In addition to the limited number of iSNVs that emerged to high frequency within single individuals, we observed several iSNVs that arose above background for multiple days of infection. Mapping the genomic locations of these mutations revealed a high density of N gene substitutions (although this effect was not statistically significant, and was largely driven by one individual). The detected substitutions include N:R203K and N:G204R, which have been shown to increase the relative fitness of the virus, potentially through increased phosphorylation of the nucleocapsid (31). These substitutions have also been associated with the transcription of an alternate sub-genomic mRNA with anti-interferon activity (32). While spike protein substitutions are clearly the primary drivers of SARS-CoV-2 adaptation to humans, our results are also consistent with previous data suggesting an important role for the N gene during human adaptation.
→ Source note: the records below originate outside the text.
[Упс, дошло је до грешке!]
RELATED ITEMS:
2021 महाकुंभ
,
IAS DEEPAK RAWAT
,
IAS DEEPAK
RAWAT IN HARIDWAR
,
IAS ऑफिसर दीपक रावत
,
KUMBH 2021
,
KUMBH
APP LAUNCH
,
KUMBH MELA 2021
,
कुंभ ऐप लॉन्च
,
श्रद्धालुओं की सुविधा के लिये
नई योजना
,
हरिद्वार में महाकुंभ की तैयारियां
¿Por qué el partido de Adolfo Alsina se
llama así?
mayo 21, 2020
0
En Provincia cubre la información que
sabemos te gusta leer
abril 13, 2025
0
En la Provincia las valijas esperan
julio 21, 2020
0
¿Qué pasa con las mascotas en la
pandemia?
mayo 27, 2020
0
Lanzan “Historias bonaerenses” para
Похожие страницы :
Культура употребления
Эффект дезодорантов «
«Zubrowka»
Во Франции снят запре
Variant dynamics in multiple participants exhibited extreme fluctuations where iSNVs at or near fixation abruptly fell below the limit of detection, only to return to high frequencies days later. Given the abruptness of these fluctuations, it is doubtful that they were selection driven. However, they could potentially be explained if there is a significant degree of spatial structuring of within-host viral genetic diversity, as has recently been described for influenza virus (33). Spatial structuring could promote more extreme, drift-driven fluctuations in sampled iSNV frequencies due to bottleneck effects (3335) and could lead to incomplete sampling of total within-host genetic diversity. Our tracking of variant dynamics also reaffirms previously described variability in iSNV frequency. Previous work on SARS-CoV-2 and influenza virus has revealed extreme shifts in variant frequencies between pairs of samples collected at different time points (or even twice within the same day) (9, 36). Our results build upon these findings with a high-resolution portrait of daily variant dynamics and suggest that large, seemingly stochastic jumps in iSNV frequencies may be a feature of many acute viral infections.
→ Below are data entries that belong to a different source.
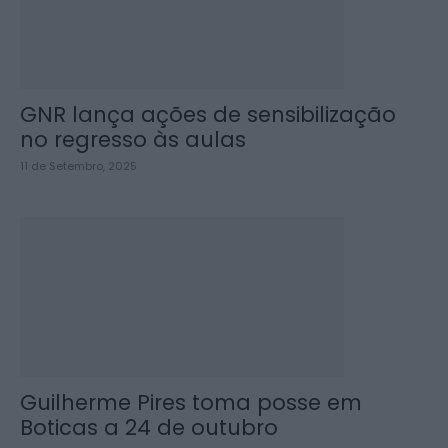
GNR lança ações de sensibilização
no regresso às aulas
11 de Setembro, 2025
Guilherme Pires toma posse em
Boticas a 24 de outubro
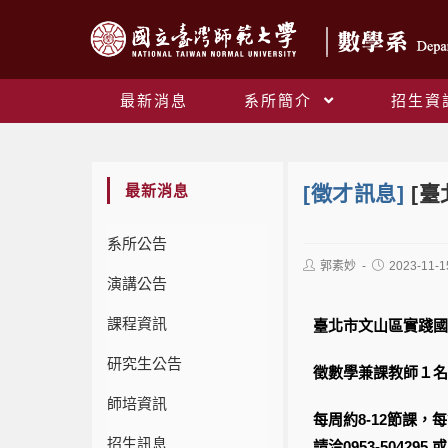
最新消息
系所簡介
招生資
最新消息
[徵才訊息]
[
系所公告
郭素妙
2023-11-1
演講公告
課程資訊
臺北市文山區實踐國
研究生公告
徵數學兼課教師１名
師培資訊
每周約8-12節課，
招生訊息
請洽0953-504295 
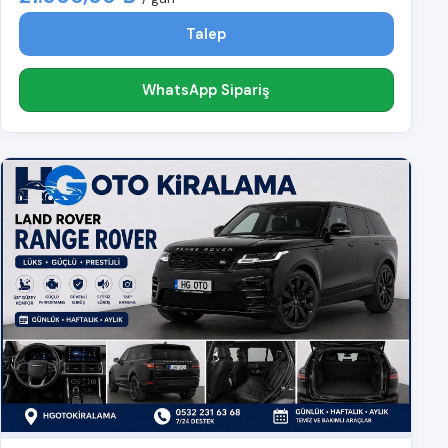
Talep
WhatsApp Sipariş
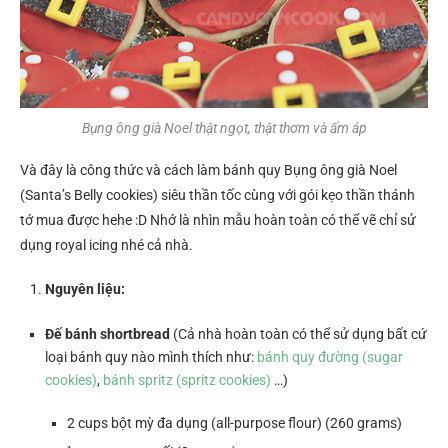
Bụng ông già Noel thật ngọt, thật thơm và ấm áp
Và đây là công thức và cách làm bánh quy Bụng ông già Noel
(Santa’s Belly cookies) siêu thần tốc cùng với gói kẹo thần thánh
tớ mua được hehe :D Nhớ là nhìn mẫu hoàn toàn có thể vẽ chỉ sử
dụng royal icing nhé cả nhà.
Nguyên liệu:
Đế bánh shortbread
(Cả nhà hoàn toàn có thể sử dụng bất cứ
loại bánh quy nào mình thích như:
bánh quy đường (sugar
cookies)
,
bánh spritz (spritz cookies)
…)
2 cups bột mỳ đa dụng (all-purpose flour) (260 grams)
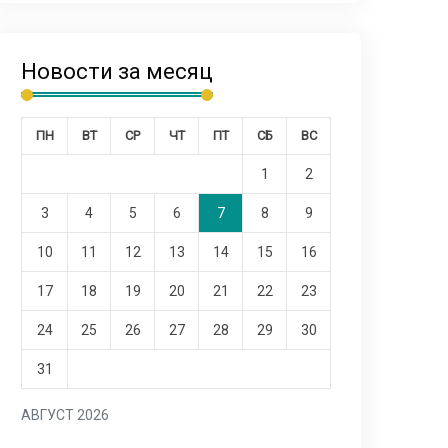
Новости за месяц
ПН
ВТ
СР
ЧТ
ПТ
СБ
ВС
1
2
3
4
5
6
7
8
9
10
11
12
13
14
15
16
17
18
19
20
21
22
23
24
25
26
27
28
29
30
31
АВГУСТ 2026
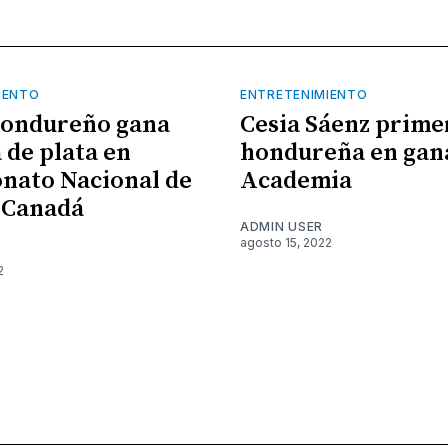
IENTO
ENTRETENIMIENTO
hondureño gana
Cesia Sáenz prime
 de plata en
hondureña en gan
nato Nacional de
Academia
 Canadá
ADMIN USER
agosto 15, 2022
2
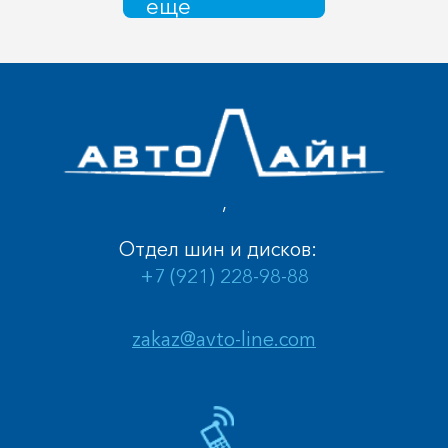
еще
,
Отдел шин и дисков:
+7 (921) 228-98-88
zakaz@avto-line.com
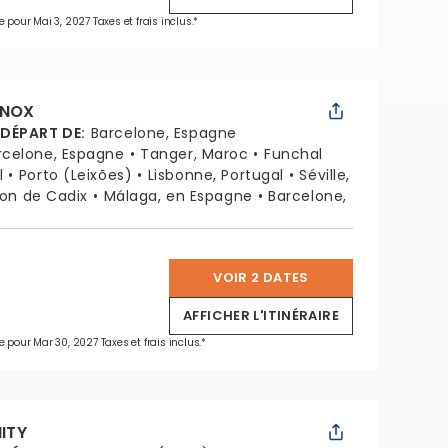
e pour Mai 3, 2027 Taxes et frais inclus.*
INOX
 DÉPART DE
:
Barcelone, Espagne
rcelone, Espagne
Tanger, Maroc
Funchal
l
Porto (Leixões)
Lisbonne, Portugal
Séville,
ion de Cadix
Málaga, en Espagne
Barcelone,
VOIR 2 DATES
*
AFFICHER L'ITINÉRAIRE
e pour Mar 30, 2027 Taxes et frais inclus.*
NITY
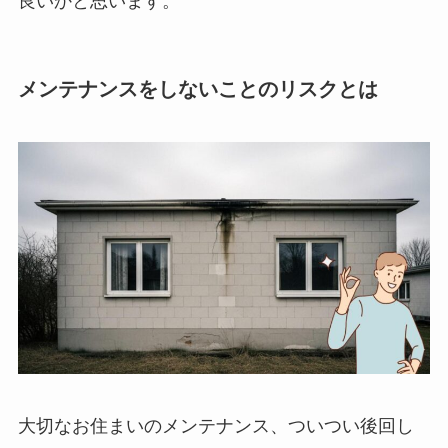
良いかと思います。
メンテナンスをしないことのリスクとは
大切なお住まいのメンテナンス、ついつい後回し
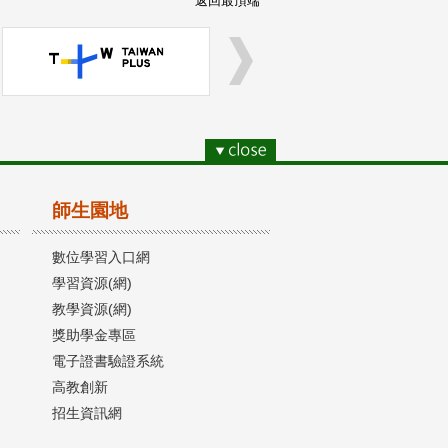
返回最頂端
師生園地
數位學習入口網
學習資源(網)
教學資源(網)
獎助學金專區
電子證書驗證系統
高教創新
招生資訊網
We cannot formally rule out the possibility that these fluctuations are artifactual, potentially arising from poor-quality sampling of the viral population. We think that this explanation is unlikely, however, due to the Ct value and mean coverage thresholds we used for including samples in our analyses. Regardless, either explanation further emphasizes the advantages of longitudinal sampling, as single-timepoint snapshots of viral populations can present misleading views of the within-host landscape.

Supporting the possibility that stochastic within-host SNV dynamics may partially result from spatial structuring, we observed significant compartmentalization between the oral and nasal environments over the course of SARS-CoV-2 infection in a subset of individuals. iSNVs varied in frequency between the two environments, a finding that builds on previous observations that peaks in viral shedding are often offset by several days between saliva and nasal environments (16) and that shedding is sometimes limited to the saliva compartment in immune individuals (17). These findings also align with previous studies that have described compartmentalization of influenza populations (due to within-host bottlenecks) (33) and intra-host adaptation to different tissue sites by polioviruses (37). Our results indicate that the mutational profile of SARS-CoV-2 can differ between tissue environments and reaffirm that sampling of a single tissue site may not provide a complete view of viral population diversity within a host.

A clear advantage of repeated longitudinal sampling is that it allows for higher confidence variant calling compared with single-timepoint sampling. Across individual samples, we measured iSNV counts ranging from zero to several hundred and found that these values could shift rapidly within an individual over short periods of time. However, the number of variants shared across multiple days was remained relatively low in both unvaccinated and vaccinated individuals, with both groups exhibiting shared iSNV counts that align with previous assessments of within-host diversity (7, 8, 10, 19).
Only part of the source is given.